Heating and cooling curves

This lesson covers: 

  1. What are heating and cooling curves?
  2. The energy changes that occur during heating and cooling.

What are heating and cooling curves?

Diagram showing heating and cooling curves with temperature changes during state changes from solid to liquid to gas.

Heating and cooling curves show how temperature changes when a substance is heated up or cooled down.

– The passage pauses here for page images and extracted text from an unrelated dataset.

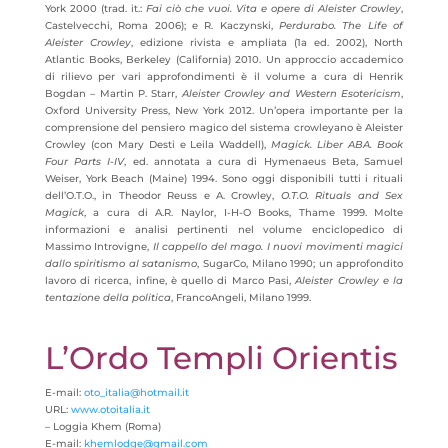
York 2000 (trad. it.:
Fai ciò che vuoi.
Vita e opere di Aleister Crowley
,
Castelvecchi, Roma 2006); e R. Kaczynski,
Perdurabo.
The Life of
Aleister Crowley
, edizione rivista e ampliata (1a ed. 2002), North
Atlantic Books, Berkeley (California) 2010. Un approccio accademico
di rilievo per vari approfondimenti è il volume a cura di Henrik
Bogdan – Martin P. Starr,
Aleister Crowley and Western Esotericism
,
Oxford University Press, New York 2012. Un’opera importante per la
comprensione
del pensiero magico del sistema crowleyano è Aleister
Crowley (con Mary Desti e Leila Waddell),
Magick.
Liber ABA. Book
Four Parts I-IV
, ed. annotata a cura di Hymenaeus Beta, Samuel
Weiser, York Beach (Maine) 1994.
Sono oggi disponibili tutti i rituali
dell’O.T.O., in Theodor Reuss e A. Crowley,
O.T.O. Rituals and Sex
Magick
, a cura di A.R. Naylor, I-H-O Books, Thame 1999. Molte
informazioni e analisi pertinenti nel volume enciclopedico di
Massimo Introvigne,
Il cappello del mago. I nuovi movimenti magici
dallo spiritismo al satanismo
, SugarCo, Milano 1990; un approfondito
lavoro di ricerca, infine, è quello di Marco Pasi,
Aleister Crowley e la
tentazione della politica
, FrancoAngeli, Milano 1999.
L’Ordo Templi Orientis
E-mail:
oto_italia@hotmail.it
URL:
www.otoitalia.it
– Loggia Khem (Roma)
E-mail:
khemlodge@gmail.com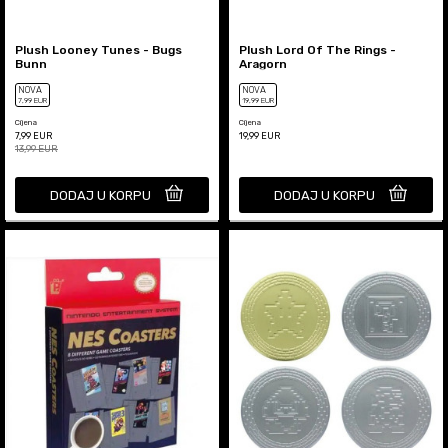
Plush Looney Tunes - Bugs
Plush Lord Of The Rings -
Bunn
Aragorn
NOVA
NOVA
7
,99
EUR
19
,99
EUR
Cijena
Cijena
7,99
EUR
19,99
EUR
13,99
EUR
DODAJ U KORPU
DODAJ U KORPU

The curves are flat when the substance changes state, like melting, boiling, freezing or condensing.

Heating curves

Graph showing temperature changes over time during heating, with phases for solid, melting, liquid, boiling, and gas.
  1. When a solid is heated, the particles gain energy and vibrate more. The temperature rises as heat is added.
  2. At the melting point, energy goes into breaking bonds between particles, turning the solid to liquid.
  3. The temperature stays the same during melting, giving a flat line on the graph.
  4. The same happens when a liquid is heated to boiling point. Energy is used to break the bonds completely, forming a gas.
  5. The temperature stays steady during boiling, giving another flat line.

Cooling curves

Graph showing the cooling curve from gas to liquid to solid, with flat lines at the condensation and freezing points.
  1. When a gas is cooled, particles slow down and lose energy. The temperature drops as heat is given off.
  2. At the condensation point, particles come together and bond turning the gas into a liquid. The energy released stops the temperature dropping further.
  3. The temperature stays the same during condensation giving a flat line on the graph.
  4. The same happens a when liquid is cooled to freezing point. Particles arrange into solid structure, releasing heat energy.
  5. This stops temperature dropping as liquid becomes solid, giving another flat line.